Should “Genetic” have made the final cut? Yes. It’s as radio-friendly a track as SY ever could make and still sound true to the SY spirit, and Lee sacrifices none of his introspective soul (this is arguably his most personal song, written as he was dealing with a divorce from his first wife). Also, it and “Rain King” show that the man has a way with saying the word “kid.” But what do you take off?
The “resequence Dirty” challenge is one of my favorite games to play with other SY nerds (right up there with “Let’s have a five minute conversation using nothing but quotes from The Year Punk Broke).
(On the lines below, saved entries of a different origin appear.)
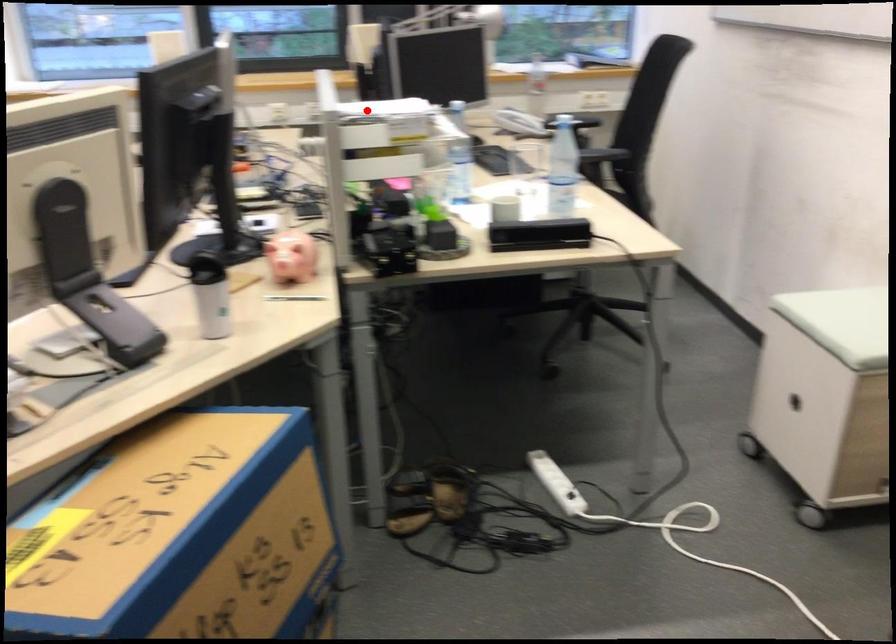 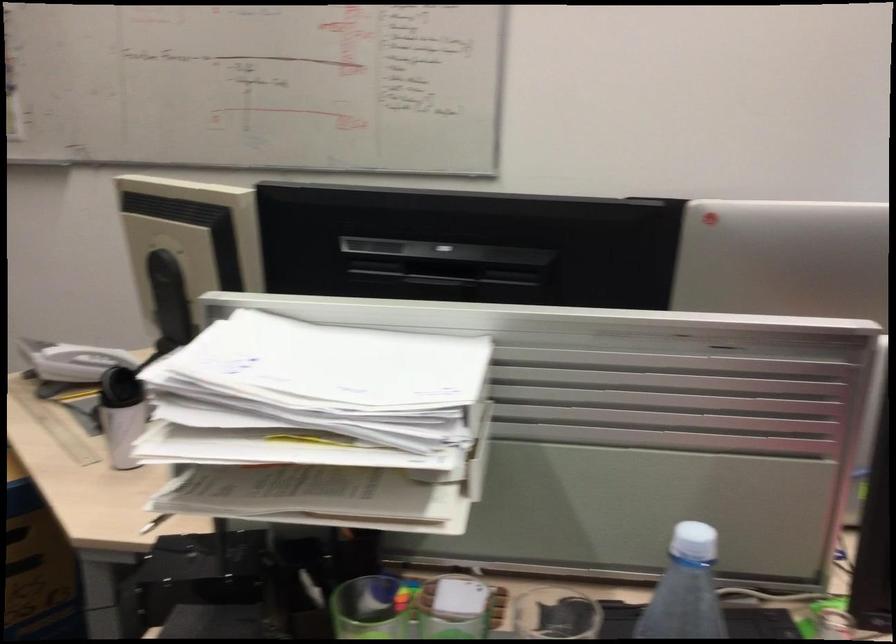 Question: I am providing you with two images of the same scene from different viewpoints. A red point is shown in image1. For the corresponding object point in image2, is it positioned nearer or farther from the camera?

Choices:
 (A) Nearer
 (B) Farther

Answer: (A) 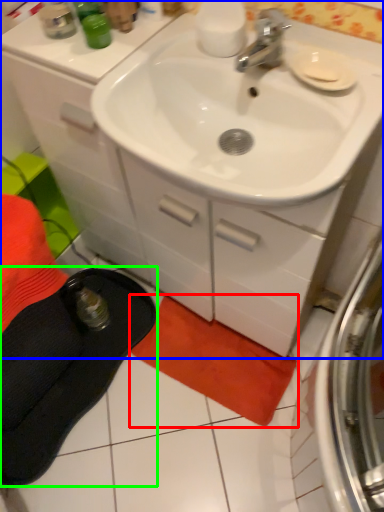 Question: Considering the real-world distances, which object is farthest from beach towel (highlighted by a red box)? bathroom cabinet (highlighted by a blue box) or slipper (highlighted by a green box)?

Choices:
 (A) bathroom cabinet
 (B) slipper

Answer: (A) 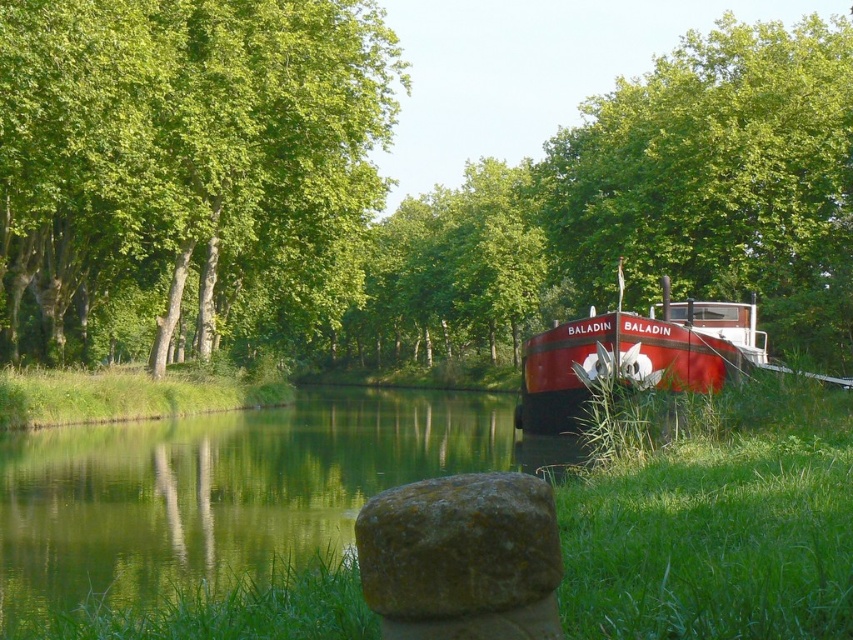 You are a gardener who needs to mow the green grass at right and move the green mossy rock at lower center to another location. Which task should you tackle first based on their current heights?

The band themselves even indulged with the vinyl deluxe reissue which featured 19 songs over 4 slabs like so:
Theresa’s Sound World
Orange Rolls Angel’s Spit
Youth Against Fascism
On the Strip
The Destroyed Room
For the sake of the CD, 19 songs is ridiculous. This isn’t a goddamn hip hop mixtape. Let’s keep it at 15, just like the original. Cut “Nic Fit” (inconsequential), “Wish Fulfillment” (doesn’t hold up to scrutiny), “The Destroyed Room” (simply would not fit) and “Stalker” (I would rather have a stalker than listen to that goddamn song again). Move the awesome, overlooked “Hendrix Necro” (one of Kim’s greatest vocal turns ever, seriously; I wanna be her dogcatcher) to after “Youth Against Fascism” and Boog Powell surprise! A perfect Dirty.